Yea, the even length halt scenario isn’t as clean as I hoped.

Here’s a revised one. 8 nodes, zero based. 0-6 all produce in-order blocks, then a netsplit. 0, 2, and 3 on the first fork and 1, 4, 6, 7 on the second fork, and 5 goes offline. 7, 0, and 1 all missed an important in-turn block.

How does this scenario sound?

0, 1, 2, 3, 4, 5, 6,

fork 1 - 0, 3, 2.

Possible next: 1, 4, 5, 7

On this fork: 0, 2, 3

fork 2 - 1, 7, 4.

Possible next: 0, 2, 3, 5

On this fork: 1, 4, 6, 7

Offline after split: 5

Do we prefer fork 1 or fork 2? I don’t have a strong opinion but IMHO it should be calculated strictly based on what is in the tested block, not on the eligible next blocks nor on the prior blocks, and not depend on knowledge of the forks other validators are on.

holiman · May 7, 2021, 7:51am

Then choose the block whose validator had the least recent in-turn block assignment.

Then choose the block with the lowest hash.

As for those rules… Rule number 3 means that determining whether to reorg is not really bounded.
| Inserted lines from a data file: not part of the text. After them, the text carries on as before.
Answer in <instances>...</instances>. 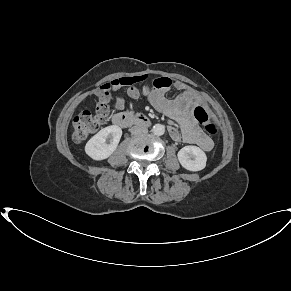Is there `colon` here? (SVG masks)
Segmentation results:
<instances>
[{
  "label": "colon",
  "instance_id": "5ec220e1",
  "mask_svg": "<svg viewBox=\"0 0 291 291\" xmlns=\"http://www.w3.org/2000/svg\"><path fill=\"white\" fill-rule=\"evenodd\" d=\"M164 85H167L166 81H162L158 84V86ZM120 86H127L128 94L133 98H137L141 94L149 93L151 91V86L143 77H124L103 84L99 87L96 93L100 100L96 106L95 112L92 113L88 110H84L77 114L73 119L74 139L76 141L85 140L89 135L99 131V129L104 125L109 114L108 102L111 95V89ZM193 113L196 120L203 126L208 134H218L219 125L207 106L198 105L194 108Z\"/></svg>",
  "mask_w": 291,
  "mask_h": 291
}]
</instances>
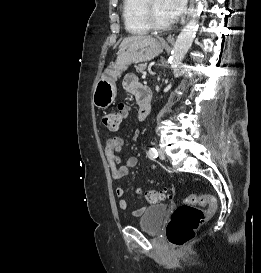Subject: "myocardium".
Wrapping results in <instances>:
<instances>
[{"label":"myocardium","mask_w":261,"mask_h":273,"mask_svg":"<svg viewBox=\"0 0 261 273\" xmlns=\"http://www.w3.org/2000/svg\"><path fill=\"white\" fill-rule=\"evenodd\" d=\"M154 0H144L143 17L150 29L155 31H166L171 28L172 24H161L157 21L153 11Z\"/></svg>","instance_id":"f54148a6"}]
</instances>
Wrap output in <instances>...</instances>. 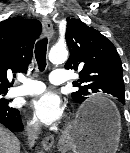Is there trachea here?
Wrapping results in <instances>:
<instances>
[{"mask_svg":"<svg viewBox=\"0 0 130 153\" xmlns=\"http://www.w3.org/2000/svg\"><path fill=\"white\" fill-rule=\"evenodd\" d=\"M47 38L41 39L35 46V58L40 71L46 67Z\"/></svg>","mask_w":130,"mask_h":153,"instance_id":"obj_1","label":"trachea"}]
</instances>
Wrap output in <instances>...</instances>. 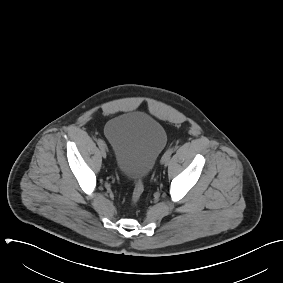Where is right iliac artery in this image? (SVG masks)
<instances>
[{
    "label": "right iliac artery",
    "mask_w": 283,
    "mask_h": 283,
    "mask_svg": "<svg viewBox=\"0 0 283 283\" xmlns=\"http://www.w3.org/2000/svg\"><path fill=\"white\" fill-rule=\"evenodd\" d=\"M97 144H98V146H99L101 149H105V148H106L104 141L101 140V139H98V140H97Z\"/></svg>",
    "instance_id": "1"
}]
</instances>
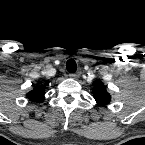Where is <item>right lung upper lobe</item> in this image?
I'll return each mask as SVG.
<instances>
[{"label": "right lung upper lobe", "instance_id": "1", "mask_svg": "<svg viewBox=\"0 0 145 145\" xmlns=\"http://www.w3.org/2000/svg\"><path fill=\"white\" fill-rule=\"evenodd\" d=\"M48 84H49V81H46L45 85H48ZM44 94H45L44 88L39 87V88H36V89L30 91L27 94V97L29 100H31L33 102L41 103L45 100Z\"/></svg>", "mask_w": 145, "mask_h": 145}]
</instances>
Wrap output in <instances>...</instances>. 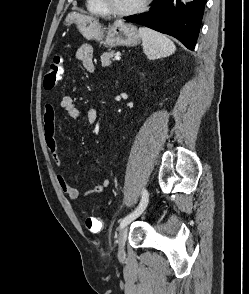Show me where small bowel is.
Wrapping results in <instances>:
<instances>
[{"mask_svg": "<svg viewBox=\"0 0 249 294\" xmlns=\"http://www.w3.org/2000/svg\"><path fill=\"white\" fill-rule=\"evenodd\" d=\"M75 57L78 61L82 62L87 71L93 72L95 70L93 48L90 44L84 43L80 45L76 51ZM60 106L69 117L74 119L83 118L88 125H93L97 120V112L94 108H79L70 96H64L61 99ZM43 131L45 143L50 156L55 165L61 167L66 156L61 152L56 138L55 110L53 105L49 103L44 107ZM89 165L102 166L103 163L100 159L96 158L93 159ZM88 166L83 172V176L88 183V189L84 192L83 198L98 195L104 192L110 185L108 179H102L96 184L92 183L87 170ZM56 179L61 191L68 197V199L72 201L80 199L79 190L69 184L61 170L57 172Z\"/></svg>", "mask_w": 249, "mask_h": 294, "instance_id": "1", "label": "small bowel"}]
</instances>
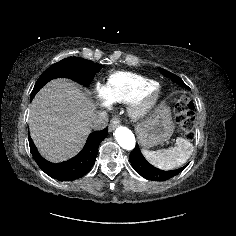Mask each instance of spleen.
I'll return each instance as SVG.
<instances>
[{
    "mask_svg": "<svg viewBox=\"0 0 236 236\" xmlns=\"http://www.w3.org/2000/svg\"><path fill=\"white\" fill-rule=\"evenodd\" d=\"M193 151V144L189 140L178 137L175 147L157 151L143 150L142 153L155 167L162 170H172L186 163Z\"/></svg>",
    "mask_w": 236,
    "mask_h": 236,
    "instance_id": "spleen-1",
    "label": "spleen"
}]
</instances>
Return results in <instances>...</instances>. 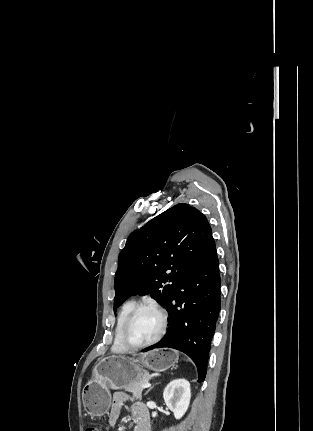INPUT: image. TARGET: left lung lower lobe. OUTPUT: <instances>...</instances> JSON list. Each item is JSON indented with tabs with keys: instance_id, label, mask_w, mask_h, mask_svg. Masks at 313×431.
Instances as JSON below:
<instances>
[{
	"instance_id": "left-lung-lower-lobe-1",
	"label": "left lung lower lobe",
	"mask_w": 313,
	"mask_h": 431,
	"mask_svg": "<svg viewBox=\"0 0 313 431\" xmlns=\"http://www.w3.org/2000/svg\"><path fill=\"white\" fill-rule=\"evenodd\" d=\"M220 281L217 251L211 234L166 308L169 315L166 335L143 352L161 347L180 350L194 361L198 382H203L221 309Z\"/></svg>"
}]
</instances>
If it were 7 signers, only 5 were active, and chugged through 10M blocks. And suddenly number 6,7 pops up, and constructs a block each. Then we’d have to go through 10M blocks while searching for the ‘least recent’.

I guess I don’t see why we don’t just skip 3, and go directly to 4 and compare hashes ? That seems like the ultimate tie-breaker, and it’s highly ‘localized’ and cheap to perform.
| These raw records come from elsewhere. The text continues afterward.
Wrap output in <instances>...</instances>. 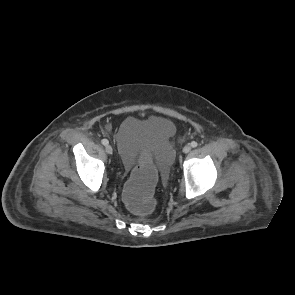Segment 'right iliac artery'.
<instances>
[{
	"mask_svg": "<svg viewBox=\"0 0 295 295\" xmlns=\"http://www.w3.org/2000/svg\"><path fill=\"white\" fill-rule=\"evenodd\" d=\"M101 143H102L103 145H107L109 142H108L107 139H102Z\"/></svg>",
	"mask_w": 295,
	"mask_h": 295,
	"instance_id": "1",
	"label": "right iliac artery"
}]
</instances>
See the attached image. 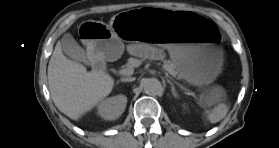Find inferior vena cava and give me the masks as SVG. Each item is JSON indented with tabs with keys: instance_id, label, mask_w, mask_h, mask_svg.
I'll return each mask as SVG.
<instances>
[{
	"instance_id": "602c4592",
	"label": "inferior vena cava",
	"mask_w": 279,
	"mask_h": 148,
	"mask_svg": "<svg viewBox=\"0 0 279 148\" xmlns=\"http://www.w3.org/2000/svg\"><path fill=\"white\" fill-rule=\"evenodd\" d=\"M135 78H123L122 81H126V82H129V81H134Z\"/></svg>"
}]
</instances>
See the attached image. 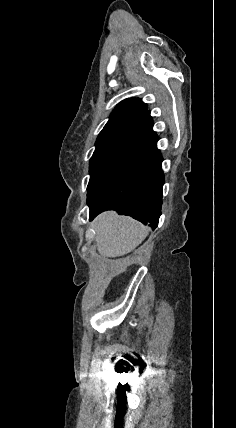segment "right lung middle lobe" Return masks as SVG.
Returning <instances> with one entry per match:
<instances>
[{"mask_svg": "<svg viewBox=\"0 0 236 428\" xmlns=\"http://www.w3.org/2000/svg\"><path fill=\"white\" fill-rule=\"evenodd\" d=\"M145 148L144 143H131L94 153L90 159L87 204L105 194L130 169Z\"/></svg>", "mask_w": 236, "mask_h": 428, "instance_id": "right-lung-middle-lobe-1", "label": "right lung middle lobe"}]
</instances>
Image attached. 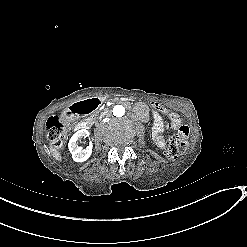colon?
Instances as JSON below:
<instances>
[{"label": "colon", "instance_id": "5ec220e1", "mask_svg": "<svg viewBox=\"0 0 247 247\" xmlns=\"http://www.w3.org/2000/svg\"><path fill=\"white\" fill-rule=\"evenodd\" d=\"M144 106L148 110H155L161 115L167 113L166 107L158 100L148 99L145 101ZM46 131L50 140L51 145L59 153L63 151V139L67 131V127L60 119L56 116L50 117L46 123ZM189 139V129L185 126H182L178 129V133L173 137L166 148V155L170 160H174L178 157L181 150L186 147Z\"/></svg>", "mask_w": 247, "mask_h": 247}]
</instances>
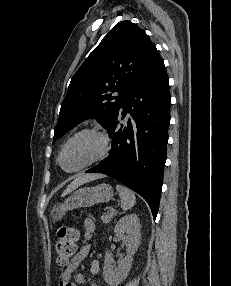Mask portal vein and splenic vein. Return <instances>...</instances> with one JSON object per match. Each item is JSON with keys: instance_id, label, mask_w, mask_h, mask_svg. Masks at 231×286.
Returning <instances> with one entry per match:
<instances>
[{"instance_id": "obj_1", "label": "portal vein and splenic vein", "mask_w": 231, "mask_h": 286, "mask_svg": "<svg viewBox=\"0 0 231 286\" xmlns=\"http://www.w3.org/2000/svg\"><path fill=\"white\" fill-rule=\"evenodd\" d=\"M111 211H114V209H113V208H111Z\"/></svg>"}]
</instances>
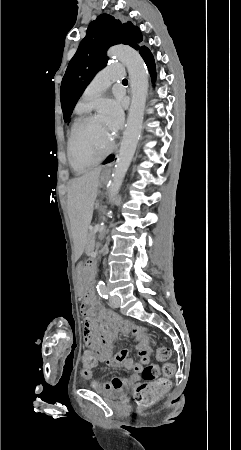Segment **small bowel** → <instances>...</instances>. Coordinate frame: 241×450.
Listing matches in <instances>:
<instances>
[{
    "mask_svg": "<svg viewBox=\"0 0 241 450\" xmlns=\"http://www.w3.org/2000/svg\"><path fill=\"white\" fill-rule=\"evenodd\" d=\"M94 301L92 298H84L81 305L83 317H85L84 343L86 347H93L94 355H97L98 362H102L109 367L123 366L133 373L128 377H113L103 383H92L94 388H102L106 391L118 390L127 386L138 384L142 379V372L148 366L151 353V336L147 327L135 324L131 321H122L119 329L110 326L107 329L105 324H97L98 318L90 316V307ZM95 325V326H94ZM129 333L135 336L137 341L136 350L138 361L134 362L129 358V349L124 348L119 353L112 356L113 344L118 333ZM82 376L89 380L92 378L90 369H83Z\"/></svg>",
    "mask_w": 241,
    "mask_h": 450,
    "instance_id": "obj_1",
    "label": "small bowel"
}]
</instances>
shemnon · May 7, 2021, 2:30pm

Least recent may not be the best wording. The specification of the EIP describes what that means, and it does not imply a 10M block lookback, just calculating data within the header and knowing what the full set of validators is:

When resolving rule 3 clients should use the following formula, where validator_index is the integer index of the validator that signed the block when sorted as per epoch checkpointing, header_number is the number of the header, and validator_count is the count of the current validators. Clients should choose the block with the largest value. Note that an in-turn block is considered to be the most recent in-turn block.
(header_number - validator_index) % validator_count

We could skip 3 and go to 4 but that turns it into a PoW race when trying to censor the chain. With rule 3 in place you are only ever in a PoW race with yourself.

tlqcore · March 22, 2023, 9:51am

Hello I would like to reopen EIP-3436: Expanded Clique Block Choice Rule · Issue #300 · ethereum/pm · GitHub or better understand why it was closed without being implemented.
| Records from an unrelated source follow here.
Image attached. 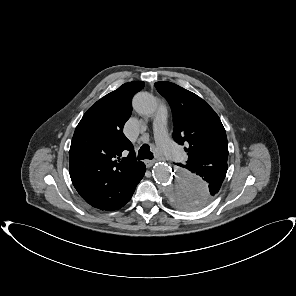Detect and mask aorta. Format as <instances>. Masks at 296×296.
Wrapping results in <instances>:
<instances>
[{
	"instance_id": "762f6f07",
	"label": "aorta",
	"mask_w": 296,
	"mask_h": 296,
	"mask_svg": "<svg viewBox=\"0 0 296 296\" xmlns=\"http://www.w3.org/2000/svg\"><path fill=\"white\" fill-rule=\"evenodd\" d=\"M157 107V100L150 93L139 92L134 96L133 108L141 115H152ZM153 176L162 185L169 201L179 209L193 211L203 204L207 184L187 169L171 170L167 164L159 163L153 169Z\"/></svg>"
}]
</instances>
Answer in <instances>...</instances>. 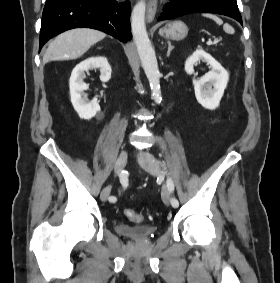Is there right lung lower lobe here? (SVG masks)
<instances>
[{"label": "right lung lower lobe", "instance_id": "1", "mask_svg": "<svg viewBox=\"0 0 280 283\" xmlns=\"http://www.w3.org/2000/svg\"><path fill=\"white\" fill-rule=\"evenodd\" d=\"M131 4L116 0H48L42 14L39 50L52 37L73 28H93L120 41L132 38Z\"/></svg>", "mask_w": 280, "mask_h": 283}]
</instances>
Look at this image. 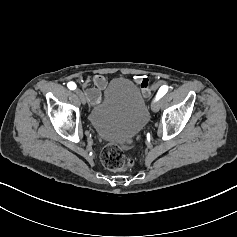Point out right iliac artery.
Returning a JSON list of instances; mask_svg holds the SVG:
<instances>
[{
  "mask_svg": "<svg viewBox=\"0 0 237 237\" xmlns=\"http://www.w3.org/2000/svg\"><path fill=\"white\" fill-rule=\"evenodd\" d=\"M67 86H68V88H69L70 90H75L76 87H77L74 82H69V83L67 84Z\"/></svg>",
  "mask_w": 237,
  "mask_h": 237,
  "instance_id": "1",
  "label": "right iliac artery"
}]
</instances>
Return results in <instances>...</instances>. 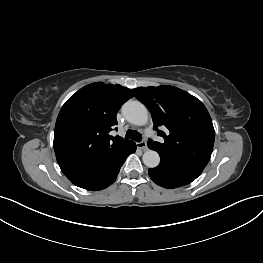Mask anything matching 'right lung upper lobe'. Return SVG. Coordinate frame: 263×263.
Listing matches in <instances>:
<instances>
[{"mask_svg":"<svg viewBox=\"0 0 263 263\" xmlns=\"http://www.w3.org/2000/svg\"><path fill=\"white\" fill-rule=\"evenodd\" d=\"M133 97L121 85L92 83L72 95L60 110L54 131V151L65 175L99 165L133 141L112 137L116 114Z\"/></svg>","mask_w":263,"mask_h":263,"instance_id":"right-lung-upper-lobe-1","label":"right lung upper lobe"}]
</instances>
We are using a modified clique consensus for our Q blockchain. We would like to implement deterministic fork choice as proposed. We can do it in our client (derived from geth) only, but

we prefer to change it in geth as contribution, but also for peer review purpose
also, the rationale for not doing the proposed changed is not available. Maybe we overlook something, but deterministic fork choice appears very desireable

shemnon · March 23, 2023, 2:48pm

The rationale for not doing the proposed changes within context of Ethereum Mainnet was mootness, all the testnets that used clique were being transitioned to PoS, so within the scope of Mainnet there were no more networks using the protocol.

What is needed is developers outside of Mainnet willing to get the Geth code changed to support the EIP. However, upstreaming the changes may prove difficult as the Geth maintainers have publicly expressed an interest in removing code not actively used for Mainnet.

tlqcore · March 28, 2023, 12:53pm

I see, thanks for the info. At least it seems there was no technical concern. I think, we’ll then do the implementation in our client. I’ll keep the community here updated, so geth maintainers can still choose to use our solution.